Voila une heure que Milisa, Nathalie et son fils s’affairent à arborer les murs des rues de Saint-Denis d’affiches pro-Juppé. Quand soudain, au détour d’un bistrot kabyle, un poivrot à la toison rousse. En prenant un tract de la main de Milisa, il avoue, tout titubant, qu’il est homosexuel. Il était bourré, il a embrassé un mec, cette belle histoire d’amour fut intense mais bref. Des moments, des échanges, des rencontres rares et précieuses, qui nourrissent la foi de ces deux militantes. « Je n’éprouve aucun danger à tracter sur Saint-Denis, affirme Milisa.
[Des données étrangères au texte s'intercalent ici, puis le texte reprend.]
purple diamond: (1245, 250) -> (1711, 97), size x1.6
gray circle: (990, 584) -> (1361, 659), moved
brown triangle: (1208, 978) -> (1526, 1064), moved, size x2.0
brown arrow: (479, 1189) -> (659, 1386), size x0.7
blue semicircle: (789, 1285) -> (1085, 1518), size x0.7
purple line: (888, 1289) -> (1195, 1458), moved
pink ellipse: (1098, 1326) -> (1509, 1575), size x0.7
Dans les années 1990, j’avais peur par contre de tomber sur des fachos quand j’étais à Paris ».

Pendant que le collage d’affiches se poursuit, les deux femmes commentent le débat de la veille, notamment les propos de François Fillon sur la France qui n’est pas un pays multiculturel. « Il n’est pas venu dans nos quartiers, dans le 18ème, à Saint-Denis, Black, Blanc, Beur », raconte Milisa. Tout d’un coup elle peste. « A Saint-Denis, ce sont les communistes eux qui tiennent la mairie. Ils ont sucré presque tous les panneaux où on pouvait coller ! »

« Le social, la lutte, l’écologie ce n’est pas que pour la gauche »

Une coco ! Voila à quoi elle me fait penser Milisa ! Depuis tout à l’heure je cherchais. Elle me rappelle les militants PC que j’ai croisés à la fête de l’humanité, entre deux sandwichs merguez. La remarque l’a fait sourire. « Tu sais, le social, la lutte, l’écologie ce n’est pas que pour la gauche. C’est des questions qui intéressent aussi notre mouvement ». Franchement, avec son look très local, ses convictions et ses positions sur la discrimination à l’embauche qu’elle a connue en mettant Saint-Denis sur son CV, on n’a du mal à croire que cette femme du peuple a coller des affiches pour Nicolas Sarkozy en 2012. Elle le défend. « Il est comme moi, des fois il parle sans réfléchir ».

Pourquoi tracter pour Alain Juppé plutôt que pour François Fillon ? « Je crois au modèle social français. Je crois qu’il est réparable. Je pense qu’Alain Juppé peut le faire », répond Nathalie, oubliant visiblement au passage la baisse de 100 milliards d’euros de la dépense publique en 5 ans proposée par Alain Juppé.  Soutenait-elle l’ancien Premier ministre en 1995, quand il avait lancé la reforme des retraites, envoyant la moitié du pays dans la rue ? « Non, je soutenais les grévistes, avoue Nathalie. Mais cette reforme, avec le recul, il fallait la faire. Il avait raison ».

Il est bientôt 23h00 quand je quitte Milisa, Nathalie et son fils. Toutes les personnes qu’ils ont rencontrées leur ont assuré qu’ils voteront pour leur poulain. Logique : Alain Juppé est arrivé en tête du premier tour de la primaire en Seine-Saint-Denis. Une exception en Ile-de-France voire en France hormis les départements de l’Aquitaine. Restent deux questions : la mobilisation sera-t-elle aussi forte lors du second tour et le report des voix notamment celles de Nicolas Sarkozy qui a apporté son soutien à François Fillon. Milisa et Nathalie, colle et affiches à la main elles, continuent à y croire.